Monograph on tobacco control movement leadership in the global settlement negotiations and their aftermath

From 1998 to 2000, Michael Pertschuk at the Advocacy Institute, Washington, prepared a narrative history and critical evaluation of strategic leadership in the tobacco control movement during the national tobacco settlement negotiations, the failed legislation that followed, and the aftermath.

Key Results

  • Called Smoke In Their Eyes: Lessons in Movement Leadership from the Tobacco Wars, the 320-page book draws from archival research and 44 in-depth interviews with key tobacco control leaders, grassroots activists, public officials, journalists, and others with direct experience and insights into tobacco control.

    Vanderbilt University Press published the book in November 2001. The study's principal investigator and author, Michael Pertschuk, is co-founder of the Advocacy Institute.

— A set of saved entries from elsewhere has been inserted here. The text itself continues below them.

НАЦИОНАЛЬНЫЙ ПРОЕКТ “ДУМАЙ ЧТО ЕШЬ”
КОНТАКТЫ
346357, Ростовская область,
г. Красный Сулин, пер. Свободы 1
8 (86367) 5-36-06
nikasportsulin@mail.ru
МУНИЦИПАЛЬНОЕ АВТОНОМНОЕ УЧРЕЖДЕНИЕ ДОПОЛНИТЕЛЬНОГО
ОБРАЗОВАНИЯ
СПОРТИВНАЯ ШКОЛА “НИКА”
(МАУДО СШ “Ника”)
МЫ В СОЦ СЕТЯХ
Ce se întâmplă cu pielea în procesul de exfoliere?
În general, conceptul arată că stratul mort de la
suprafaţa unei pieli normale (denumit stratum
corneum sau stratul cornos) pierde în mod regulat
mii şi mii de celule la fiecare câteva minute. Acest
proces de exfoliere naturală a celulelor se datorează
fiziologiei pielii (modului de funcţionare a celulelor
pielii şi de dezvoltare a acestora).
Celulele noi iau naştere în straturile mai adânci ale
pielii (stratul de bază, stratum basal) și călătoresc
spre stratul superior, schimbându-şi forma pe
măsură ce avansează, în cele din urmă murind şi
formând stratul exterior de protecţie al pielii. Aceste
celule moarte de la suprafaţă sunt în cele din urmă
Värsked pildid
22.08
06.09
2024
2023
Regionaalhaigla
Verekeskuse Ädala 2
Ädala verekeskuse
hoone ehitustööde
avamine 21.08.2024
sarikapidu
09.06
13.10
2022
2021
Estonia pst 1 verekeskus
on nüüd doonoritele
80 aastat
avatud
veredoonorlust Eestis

    In the book he recounts:
    • The events and the evolution in the strategic thinking of leadership within The National Center for Tobacco-Free Kids, a program supported by the Robert Wood Johnson Foundation (RWJF) and other tobacco control movement leaders that led to their decision to participate in the settlement negotiations.
    • The reactions of other movement leaders to the settlement negotiations and their impact, and the various strategies and actions movement leaders employed either to strengthen or scuttle the settlement.
    • The negotiations that led to the June 1997 settlement.
    • The impact of the internal schism among movement leaders on White House and congressional responses to the settlement.
    • The emergence and collapse of the tobacco settlement bill sponsored by Senator John McCain (R-Ariz.).
    • Lessons learned from the settlement and its aftermath.

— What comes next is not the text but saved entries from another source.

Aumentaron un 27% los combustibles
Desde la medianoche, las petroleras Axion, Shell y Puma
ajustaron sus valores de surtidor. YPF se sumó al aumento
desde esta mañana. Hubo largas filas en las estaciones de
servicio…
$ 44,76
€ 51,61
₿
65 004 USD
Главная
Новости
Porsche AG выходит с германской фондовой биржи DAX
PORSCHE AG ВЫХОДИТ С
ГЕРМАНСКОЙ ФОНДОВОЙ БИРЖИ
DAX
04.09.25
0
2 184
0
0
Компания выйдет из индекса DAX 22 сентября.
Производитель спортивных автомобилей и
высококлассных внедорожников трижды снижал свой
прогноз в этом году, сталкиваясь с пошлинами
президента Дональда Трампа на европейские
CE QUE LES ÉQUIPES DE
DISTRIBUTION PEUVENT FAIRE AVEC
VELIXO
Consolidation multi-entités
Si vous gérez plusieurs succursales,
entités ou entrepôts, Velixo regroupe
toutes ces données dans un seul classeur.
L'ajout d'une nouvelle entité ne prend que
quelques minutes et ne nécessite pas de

    The author concludes about the movement leadership that, "leadership conflicts, if not acknowledged and remedied, can arrest a movement's progress, transforming a potentially dynamic and complementary leadership into a nightmare of dysfunctional conflict and a downward spiral of distrust, frustration, and anger."


RWJF supported the project with a grant of $143,896 between August 1998 and December 2000.